11 Nov 2019 | Interviews
Structural violence and the resulting oppression of the needy
Teresa – How do you define structural violence? Could you illustrate this concept?
João Roberto – Structural violence results from a mechanism used by several forms of power that neglects and limits the access of part of the population to the basic rights to a have dignified life, which leads to social exclusion and can spawn revolt in the underprivileged. In the nineteenth century, Émile Zola wrote a novel – Germinal – which emphasizes the strong opposition of classes, the exploitation of employees and the lack of submission of the working class. A film with the same title was made 1993, inspired by the novel of Emile Zola. The story is set in a small village of coal miners in France.
The work is unhealthy and the lungs of the miners are impregnated with coal. People risk their lives because there is always the possibility of a mine collapse. A short passage from the novel illustrates the exposure of workers to the harmful health conditions:
– Yes, yes; they have pulled me three times out of that, torn to pieces. Once with all my hair scorched, once with my gizzard full of earth, and another time with my belly swollen with water, like a frog. And then, when they saw that nothing would kill me, they called me Bonnemort for a joke. (…)
– Have you been working long at the mine? (…)
– Long? I should think so. I was not eight when I went down into the Voreux and I am now fifty-eight. (…) Fifty years at the mine, forty-five down below!

The characters feel devoured by this condition, which Emile Zola shows by the personification of the mineshaft: ” One thing he did grasp perfectly: the pit could swallow people in mouthfuls of twenty or thirty at a time, and with such ease that it seemed not even to notice the moment of their consumption.”
The pay is low and many families go hungry. The situation is stable until the arrival of a young man with revolutionary ideas and, instigated by him, the famished workers decide to go on strike. There is a rebellion, and many die in the name of this cause. According to Jean-Marie Muller, “a person’s attitude towards violence is greatly determined by his or her attitude towards death.” Because this concerns a realistic work, set in the nineteenth century, the Darwinian theory overlaps. The strongest will survive the weakest. Then, after the strike and the deaths, the poor return to work in the mine without achieving the improvements they were claiming.
Rousseau in “The origin of inequality among men” writes: “so long as they undertook only what a single person could accomplish, and confined themselves to such arts as did not require the joint labor of several hands, they lived free, healthy, honest and happy lives. (…) But from the moment one man began to stand in need of the help of another; from the moment it appeared advantageous to any one man to have enough provisions for two, equality disappeared, property was introduced, work became indispensable, and vast forests became smiling fields, which man had to water with the sweat of his brow, and where slavery and misery were soon seen to germinate and grow up with the crops.”

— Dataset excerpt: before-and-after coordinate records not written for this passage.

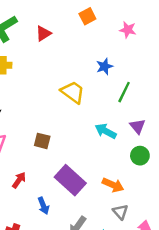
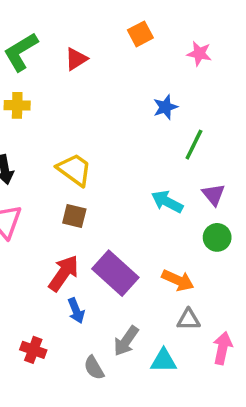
yellow trapezoid: (73, 92) -> (74, 170), moved
red arrow: (19, 180) -> (64, 273), moved, size x1.5
gray triangle: (120, 212) -> (189, 320), turned -49

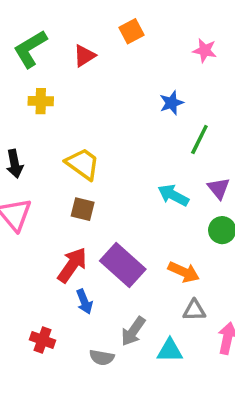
orange square: (140, 34) -> (131, 31), moved
yellow cross: (17, 105) -> (41, 101), moved
gray semicircle: (94, 368) -> (102, 357), turned -50

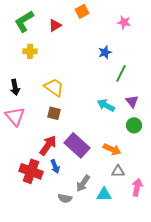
red cross: (42, 340) -> (31, 171), moved, size x1.6

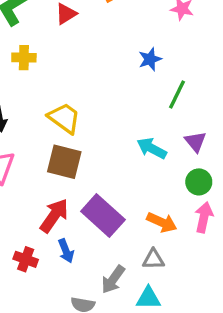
brown square: (54, 113) -> (64, 162), size x1.5
red cross: (31, 171) -> (26, 259), size x0.6
gray triangle: (118, 171) -> (153, 259), moved
pink arrow: (137, 187) -> (204, 217), moved

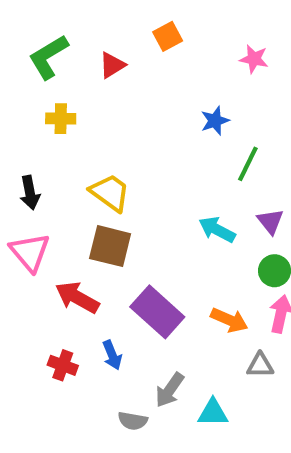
red arrow: (54, 216) -> (77, 297), moved, turned -96
gray triangle: (153, 259) -> (260, 365), moved

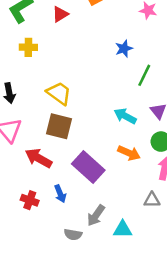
orange arrow: (229, 320) -> (129, 153), moved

The work of Emile Zola expresses the misfortune of the miserable people spoken of by Rousseau in his considerations about the principle of inequality between men. The miners are violated by the social system; it is emphasized that in this narrative the disparity between life and death, well-being and malaise, contraposes the social classes. The home of the bourgeois “smelled of good food that was a delight. The shelves of the cupboards were full of provisions to lavish,” while the house of the employees emitted “an odor of cooked onion, (…) poisoned the hot, heavy air, always laden with an acrid flavor of coal.”
The distance between these two so disparate worlds appears in the descriptions of locations, in the food they eat, in the amorous relationships, in the forms of entertainment, in the opposition between gains and losses. Therefore, this work brings into focus the structural violence and also the revolt of the strikers. The story is about oppression, misery and pain, and the economic strength of the coal mining company that submits its employees to unfavorable working conditions. According to German philosopher Hannah Arendt “nothing is more common than the combination of violence and power.” From the perspective of the social classes, it generates inequality and exclusion. While the well-to-do have their tables filled with food and regale themselves with delicacies, the miners die for a piece of bread. This is the structural violence.
João Roberto de Araújo is an author of social and emotional education books and founder of 50-50 SEL Solutions.